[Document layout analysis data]
#####

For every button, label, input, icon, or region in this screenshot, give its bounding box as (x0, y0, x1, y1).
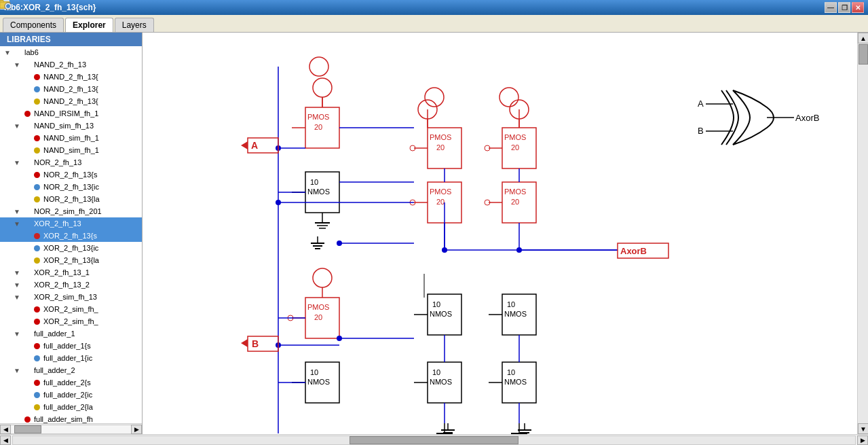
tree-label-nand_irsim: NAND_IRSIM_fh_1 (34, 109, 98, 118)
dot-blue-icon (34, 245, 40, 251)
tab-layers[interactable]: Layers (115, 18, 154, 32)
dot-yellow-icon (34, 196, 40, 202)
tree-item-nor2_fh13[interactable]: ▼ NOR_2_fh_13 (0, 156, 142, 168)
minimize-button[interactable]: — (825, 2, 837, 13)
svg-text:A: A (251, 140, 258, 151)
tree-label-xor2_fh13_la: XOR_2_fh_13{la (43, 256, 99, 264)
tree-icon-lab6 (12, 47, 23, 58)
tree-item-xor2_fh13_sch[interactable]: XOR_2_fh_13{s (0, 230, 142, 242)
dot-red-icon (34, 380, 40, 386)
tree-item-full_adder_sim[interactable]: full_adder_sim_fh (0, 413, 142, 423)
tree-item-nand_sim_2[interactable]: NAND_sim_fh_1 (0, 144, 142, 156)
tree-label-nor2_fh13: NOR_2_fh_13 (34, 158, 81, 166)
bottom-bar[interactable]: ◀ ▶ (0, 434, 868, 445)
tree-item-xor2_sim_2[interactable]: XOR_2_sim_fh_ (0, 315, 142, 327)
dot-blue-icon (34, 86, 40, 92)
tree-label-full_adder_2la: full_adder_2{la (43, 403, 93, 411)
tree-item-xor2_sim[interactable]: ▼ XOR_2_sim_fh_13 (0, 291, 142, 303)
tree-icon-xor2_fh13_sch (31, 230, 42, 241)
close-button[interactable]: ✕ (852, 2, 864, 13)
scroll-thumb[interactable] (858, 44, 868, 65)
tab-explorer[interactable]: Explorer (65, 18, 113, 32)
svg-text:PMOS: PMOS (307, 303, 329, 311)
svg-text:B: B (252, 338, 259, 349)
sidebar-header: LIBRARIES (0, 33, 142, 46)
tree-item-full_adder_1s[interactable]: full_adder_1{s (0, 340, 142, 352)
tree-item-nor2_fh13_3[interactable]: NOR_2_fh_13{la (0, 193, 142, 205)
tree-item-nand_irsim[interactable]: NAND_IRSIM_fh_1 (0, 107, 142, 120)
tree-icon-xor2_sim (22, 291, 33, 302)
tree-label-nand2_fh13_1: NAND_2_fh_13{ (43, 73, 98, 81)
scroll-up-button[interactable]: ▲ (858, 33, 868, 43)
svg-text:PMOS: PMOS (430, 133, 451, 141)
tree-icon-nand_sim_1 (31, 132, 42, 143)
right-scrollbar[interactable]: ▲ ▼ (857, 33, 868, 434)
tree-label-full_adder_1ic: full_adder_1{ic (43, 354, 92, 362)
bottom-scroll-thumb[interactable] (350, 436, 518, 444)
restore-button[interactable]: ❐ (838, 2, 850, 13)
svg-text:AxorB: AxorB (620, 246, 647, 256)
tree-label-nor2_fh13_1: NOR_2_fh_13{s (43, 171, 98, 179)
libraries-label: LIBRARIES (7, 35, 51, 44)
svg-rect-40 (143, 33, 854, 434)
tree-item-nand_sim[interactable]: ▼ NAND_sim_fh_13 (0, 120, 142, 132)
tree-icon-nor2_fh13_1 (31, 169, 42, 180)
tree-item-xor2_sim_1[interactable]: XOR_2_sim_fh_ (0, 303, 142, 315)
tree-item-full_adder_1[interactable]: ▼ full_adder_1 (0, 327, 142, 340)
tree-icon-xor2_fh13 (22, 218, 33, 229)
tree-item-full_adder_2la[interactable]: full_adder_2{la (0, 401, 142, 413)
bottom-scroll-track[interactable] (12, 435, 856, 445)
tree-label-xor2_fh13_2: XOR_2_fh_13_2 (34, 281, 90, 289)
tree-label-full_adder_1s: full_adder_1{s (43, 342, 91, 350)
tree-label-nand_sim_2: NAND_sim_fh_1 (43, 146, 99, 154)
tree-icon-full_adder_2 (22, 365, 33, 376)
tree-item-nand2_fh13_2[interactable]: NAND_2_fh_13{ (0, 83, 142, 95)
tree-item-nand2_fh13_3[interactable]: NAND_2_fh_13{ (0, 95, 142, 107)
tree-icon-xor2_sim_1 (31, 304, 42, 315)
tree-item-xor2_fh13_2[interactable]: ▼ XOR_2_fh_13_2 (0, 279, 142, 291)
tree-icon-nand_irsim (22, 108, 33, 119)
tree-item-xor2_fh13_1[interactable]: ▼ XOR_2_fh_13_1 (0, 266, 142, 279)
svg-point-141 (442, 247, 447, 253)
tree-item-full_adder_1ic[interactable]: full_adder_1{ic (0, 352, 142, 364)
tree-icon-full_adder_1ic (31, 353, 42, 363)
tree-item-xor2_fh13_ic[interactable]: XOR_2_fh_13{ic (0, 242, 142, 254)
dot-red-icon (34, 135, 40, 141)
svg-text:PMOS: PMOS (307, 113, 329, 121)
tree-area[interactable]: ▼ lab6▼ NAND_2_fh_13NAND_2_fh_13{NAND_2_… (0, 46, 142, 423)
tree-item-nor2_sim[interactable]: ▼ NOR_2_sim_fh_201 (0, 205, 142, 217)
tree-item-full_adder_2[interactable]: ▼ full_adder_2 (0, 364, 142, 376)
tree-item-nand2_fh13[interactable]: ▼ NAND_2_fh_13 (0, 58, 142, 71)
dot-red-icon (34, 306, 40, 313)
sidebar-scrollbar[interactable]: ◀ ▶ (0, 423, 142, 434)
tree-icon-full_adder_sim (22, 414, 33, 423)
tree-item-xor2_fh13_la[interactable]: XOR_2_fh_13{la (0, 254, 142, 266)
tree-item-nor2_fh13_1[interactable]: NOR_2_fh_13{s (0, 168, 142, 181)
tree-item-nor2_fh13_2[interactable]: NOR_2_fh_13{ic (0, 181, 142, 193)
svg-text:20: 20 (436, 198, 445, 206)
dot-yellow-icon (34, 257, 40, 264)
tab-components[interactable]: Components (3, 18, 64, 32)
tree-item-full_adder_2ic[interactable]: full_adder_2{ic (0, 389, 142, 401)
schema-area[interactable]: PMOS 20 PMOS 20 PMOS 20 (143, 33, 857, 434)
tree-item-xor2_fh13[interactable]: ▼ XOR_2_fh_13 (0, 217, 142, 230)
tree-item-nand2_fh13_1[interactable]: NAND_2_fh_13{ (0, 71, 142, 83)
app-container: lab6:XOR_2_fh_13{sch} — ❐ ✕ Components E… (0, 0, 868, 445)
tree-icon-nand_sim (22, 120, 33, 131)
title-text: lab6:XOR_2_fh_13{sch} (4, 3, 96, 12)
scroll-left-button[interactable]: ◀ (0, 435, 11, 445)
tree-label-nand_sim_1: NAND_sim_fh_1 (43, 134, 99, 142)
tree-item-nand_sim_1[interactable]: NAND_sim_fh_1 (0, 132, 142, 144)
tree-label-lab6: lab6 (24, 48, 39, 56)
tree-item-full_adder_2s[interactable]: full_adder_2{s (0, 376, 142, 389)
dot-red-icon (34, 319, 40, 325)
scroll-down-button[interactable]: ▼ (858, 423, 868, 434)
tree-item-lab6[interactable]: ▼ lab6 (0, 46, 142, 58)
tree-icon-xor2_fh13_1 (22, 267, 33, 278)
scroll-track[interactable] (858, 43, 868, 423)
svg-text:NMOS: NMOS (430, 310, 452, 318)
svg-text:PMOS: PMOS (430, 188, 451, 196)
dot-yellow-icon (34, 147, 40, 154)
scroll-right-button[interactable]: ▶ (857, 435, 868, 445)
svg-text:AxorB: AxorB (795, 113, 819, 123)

#####

AIM OF THE TASK -> Transcribe the data verbatim. No picture belongs in the result.

FINISHED TASK ->
For every button, label, input, icon, or region in this screenshot, give its bounding box as (x0, y0, x1, y1).
tree-label-nand_irsim: NAND_IRSIM_fh_1 (34, 109, 98, 118)
dot-blue-icon (34, 245, 40, 251)
tab-layers[interactable]: Layers (115, 18, 154, 32)
dot-yellow-icon (34, 196, 40, 202)
tree-item-nor2_fh13[interactable]: ▼ NOR_2_fh_13 (0, 156, 142, 168)
minimize-button[interactable]: — (825, 2, 837, 13)
svg-text:A: A (251, 140, 258, 151)
tree-label-xor2_fh13_la: XOR_2_fh_13{la (43, 256, 99, 264)
tree-icon-lab6 (12, 47, 23, 58)
tree-item-xor2_fh13_sch[interactable]: XOR_2_fh_13{s (0, 230, 142, 242)
dot-red-icon (34, 380, 40, 386)
tree-item-full_adder_sim[interactable]: full_adder_sim_fh (0, 413, 142, 423)
tree-item-nand_sim_2[interactable]: NAND_sim_fh_1 (0, 144, 142, 156)
tree-label-nor2_fh13: NOR_2_fh_13 (34, 158, 81, 166)
bottom-bar[interactable]: ◀ ▶ (0, 434, 868, 445)
tree-item-xor2_sim_2[interactable]: XOR_2_sim_fh_ (0, 315, 142, 327)
dot-blue-icon (34, 86, 40, 92)
tree-label-full_adder_2la: full_adder_2{la (43, 403, 93, 411)
tree-item-xor2_sim[interactable]: ▼ XOR_2_sim_fh_13 (0, 291, 142, 303)
tree-icon-xor2_fh13_sch (31, 230, 42, 241)
close-button[interactable]: ✕ (852, 2, 864, 13)
scroll-thumb[interactable] (858, 44, 868, 65)
tab-explorer[interactable]: Explorer (65, 18, 113, 32)
svg-text:PMOS: PMOS (307, 303, 329, 311)
svg-text:B: B (252, 338, 259, 349)
sidebar-header: LIBRARIES (0, 33, 142, 46)
tree-item-full_adder_1s[interactable]: full_adder_1{s (0, 340, 142, 352)
tree-item-nor2_fh13_3[interactable]: NOR_2_fh_13{la (0, 193, 142, 205)
tree-item-nand_irsim[interactable]: NAND_IRSIM_fh_1 (0, 107, 142, 120)
tree-icon-xor2_sim (22, 291, 33, 302)
tree-label-nand2_fh13_1: NAND_2_fh_13{ (43, 73, 98, 81)
scroll-up-button[interactable]: ▲ (858, 33, 868, 43)
svg-text:PMOS: PMOS (430, 133, 451, 141)
tree-icon-nand_sim_1 (31, 132, 42, 143)
right-scrollbar[interactable]: ▲ ▼ (857, 33, 868, 434)
tree-label-full_adder_1ic: full_adder_1{ic (43, 354, 92, 362)
bottom-scroll-thumb[interactable] (350, 436, 518, 444)
restore-button[interactable]: ❐ (838, 2, 850, 13)
svg-text:AxorB: AxorB (620, 246, 647, 256)
tree-label-nor2_fh13_1: NOR_2_fh_13{s (43, 171, 98, 179)
libraries-label: LIBRARIES (7, 35, 51, 44)
svg-rect-40 (143, 33, 854, 434)
tree-item-nand_sim[interactable]: ▼ NAND_sim_fh_13 (0, 120, 142, 132)
tree-icon-nor2_fh13_1 (31, 169, 42, 180)
tree-item-xor2_sim_1[interactable]: XOR_2_sim_fh_ (0, 303, 142, 315)
tree-item-full_adder_1[interactable]: ▼ full_adder_1 (0, 327, 142, 340)
tree-icon-xor2_fh13 (22, 218, 33, 229)
tree-item-full_adder_2la[interactable]: full_adder_2{la (0, 401, 142, 413)
bottom-scroll-track[interactable] (12, 435, 856, 445)
tree-label-xor2_fh13_2: XOR_2_fh_13_2 (34, 281, 90, 289)
tree-label-full_adder_1s: full_adder_1{s (43, 342, 91, 350)
tree-label-nand_sim_2: NAND_sim_fh_1 (43, 146, 99, 154)
tree-icon-full_adder_2 (22, 365, 33, 376)
tree-item-nand2_fh13_2[interactable]: NAND_2_fh_13{ (0, 83, 142, 95)
tree-item-nand2_fh13_3[interactable]: NAND_2_fh_13{ (0, 95, 142, 107)
tree-icon-xor2_sim_1 (31, 304, 42, 315)
tree-item-xor2_fh13_2[interactable]: ▼ XOR_2_fh_13_2 (0, 279, 142, 291)
tree-icon-nand_irsim (22, 108, 33, 119)
tree-item-xor2_fh13_1[interactable]: ▼ XOR_2_fh_13_1 (0, 266, 142, 279)
svg-point-141 (442, 247, 447, 253)
tree-item-full_adder_1ic[interactable]: full_adder_1{ic (0, 352, 142, 364)
tree-icon-full_adder_1ic (31, 353, 42, 363)
tree-item-xor2_fh13_ic[interactable]: XOR_2_fh_13{ic (0, 242, 142, 254)
dot-red-icon (34, 135, 40, 141)
svg-text:PMOS: PMOS (307, 113, 329, 121)
tree-area[interactable]: ▼ lab6▼ NAND_2_fh_13NAND_2_fh_13{NAND_2_… (0, 46, 142, 423)
tree-item-nor2_sim[interactable]: ▼ NOR_2_sim_fh_201 (0, 205, 142, 217)
tree-item-full_adder_2[interactable]: ▼ full_adder_2 (0, 364, 142, 376)
tree-item-nand2_fh13[interactable]: ▼ NAND_2_fh_13 (0, 58, 142, 71)
dot-red-icon (34, 306, 40, 313)
sidebar-scrollbar[interactable]: ◀ ▶ (0, 423, 142, 434)
tree-icon-full_adder_sim (22, 414, 33, 423)
tree-item-xor2_fh13_la[interactable]: XOR_2_fh_13{la (0, 254, 142, 266)
tree-item-nor2_fh13_1[interactable]: NOR_2_fh_13{s (0, 168, 142, 181)
tree-item-nor2_fh13_2[interactable]: NOR_2_fh_13{ic (0, 181, 142, 193)
svg-text:20: 20 (436, 198, 445, 206)
dot-yellow-icon (34, 257, 40, 264)
tab-components[interactable]: Components (3, 18, 64, 32)
tree-item-full_adder_2ic[interactable]: full_adder_2{ic (0, 389, 142, 401)
schema-area[interactable]: PMOS 20 PMOS 20 PMOS 20 (143, 33, 857, 434)
tree-item-xor2_fh13[interactable]: ▼ XOR_2_fh_13 (0, 217, 142, 230)
tree-item-nand2_fh13_1[interactable]: NAND_2_fh_13{ (0, 71, 142, 83)
app-container: lab6:XOR_2_fh_13{sch} — ❐ ✕ Components E… (0, 0, 868, 445)
tree-icon-nand_sim (22, 120, 33, 131)
title-text: lab6:XOR_2_fh_13{sch} (4, 3, 96, 12)
scroll-left-button[interactable]: ◀ (0, 435, 11, 445)
tree-label-nand_sim_1: NAND_sim_fh_1 (43, 134, 99, 142)
tree-item-nand_sim_1[interactable]: NAND_sim_fh_1 (0, 132, 142, 144)
tree-label-lab6: lab6 (24, 48, 39, 56)
tree-item-full_adder_2s[interactable]: full_adder_2{s (0, 376, 142, 389)
dot-red-icon (34, 319, 40, 325)
scroll-down-button[interactable]: ▼ (858, 423, 868, 434)
tree-item-lab6[interactable]: ▼ lab6 (0, 46, 142, 58)
tree-icon-xor2_fh13_1 (22, 267, 33, 278)
scroll-track[interactable] (858, 43, 868, 423)
svg-text:NMOS: NMOS (430, 310, 452, 318)
svg-text:PMOS: PMOS (430, 188, 451, 196)
dot-yellow-icon (34, 147, 40, 154)
scroll-right-button[interactable]: ▶ (857, 435, 868, 445)
svg-text:AxorB: AxorB (795, 113, 819, 123)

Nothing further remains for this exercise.